Samsung is throwing its hat in the ring, but it's a crowded market
The micro-server market, one that ARM (NASDAQ:ARMH) vendors have been talking about for quite a while now, is still relatively new and not particularly large. While some believe that, over the next several years, it could be a market worth $2 billion-$4 billion and a great opportunity for ARM (and its partners) to break into the server market, this is much easier said than done.

First off, there are a lot of players potentially looking at this market, including (but probably not limited to):

  • Intel
  • AMD
  • Qualcomm
  • Cavium Networks
  • Applied Micro
  • Marvell

Assuming that the industry analysts are correct and the addressable market turns out to be worth $2.5 billion by 2016, this could be a large opportunity for some of the smaller players on this list, and perhaps an interesting incremental opportunity for the larger players (although by no means a game-changer). For Samsung Semiconductor -- the second-largest semiconductor company in the world by revenue, next to Intel -- this would be a small incremental opportunity.
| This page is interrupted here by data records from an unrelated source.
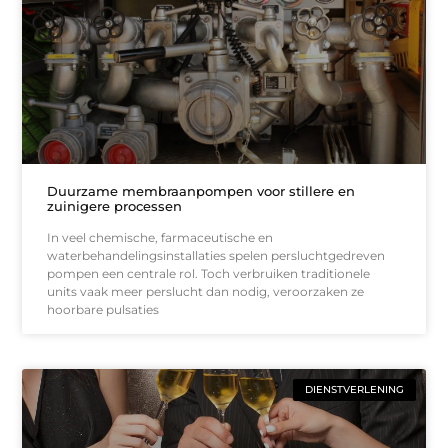
Duurzame membraanpompen voor stillere en
zuinigere processen
In veel chemische, farmaceutische en
waterbehandelingsinstallaties spelen persluchtgedreven
pompen een centrale rol. Toch verbruiken traditionele
units vaak meer perslucht dan nodig, veroorzaken ze
hoorbare pulsaties
DIENSTVERLENING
Can Samsung even compete with Intel?
Samsung is gigantic, but it's important to understand that Samsung's core competency isn't designing processors. The company runs a semiconductor logic foundry, but much of the heavy lifting on the actual semiconductor technology side is done by IBM and the other members of the Common Platform Alliance. Samsung's role here is really its capital expenditure muscle, on top of some tweaks to the Common Platform's process.
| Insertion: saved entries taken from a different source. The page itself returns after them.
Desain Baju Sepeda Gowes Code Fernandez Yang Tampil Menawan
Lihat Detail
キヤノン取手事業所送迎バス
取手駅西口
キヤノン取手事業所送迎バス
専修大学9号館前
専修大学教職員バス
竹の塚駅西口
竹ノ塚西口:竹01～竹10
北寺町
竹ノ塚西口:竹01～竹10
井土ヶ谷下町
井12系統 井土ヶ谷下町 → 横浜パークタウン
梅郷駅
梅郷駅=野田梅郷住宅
Additionally, while Samsung Electronics' R&D budget sits at a cool $12.41 billion (Intel's R&D stands at approximately $10.41 billion), it is spread out across many different fields, including:

  • Smartphones
  • Tablets
  • Mobile system-on-chip products
  • TVs
  • Cameras/camcorders
  • Mobile system-on-chip products
  • Micro-server chips

While it is true that there is probably some solid R&D leverage here, it's going to be an uphill battle competing in this space against Intel and the well-established x86-64 instruction set. That's not to say that it will be impossible to gain share -- Samsung will probably fight aggressively with whatever product it develops -- but Intel will make things exceptionally difficult, particularly with its structural advantages in manufacturing, software, and customer relationships.

Foolish bottom line
While there is a lot of hype around ARM-based micro-servers, and while Samsung is a giant, it is competing against an incumbent that is feverishly developing products in a bid to defend its share. Samsung can certainly afford to try its hand at this market, and it could eventually find some degree of success. But, fair warning: IBM and Oracle couldn't stand up against Intel in servers, so as powerful as Samsung is, the odds are really stacked against it here.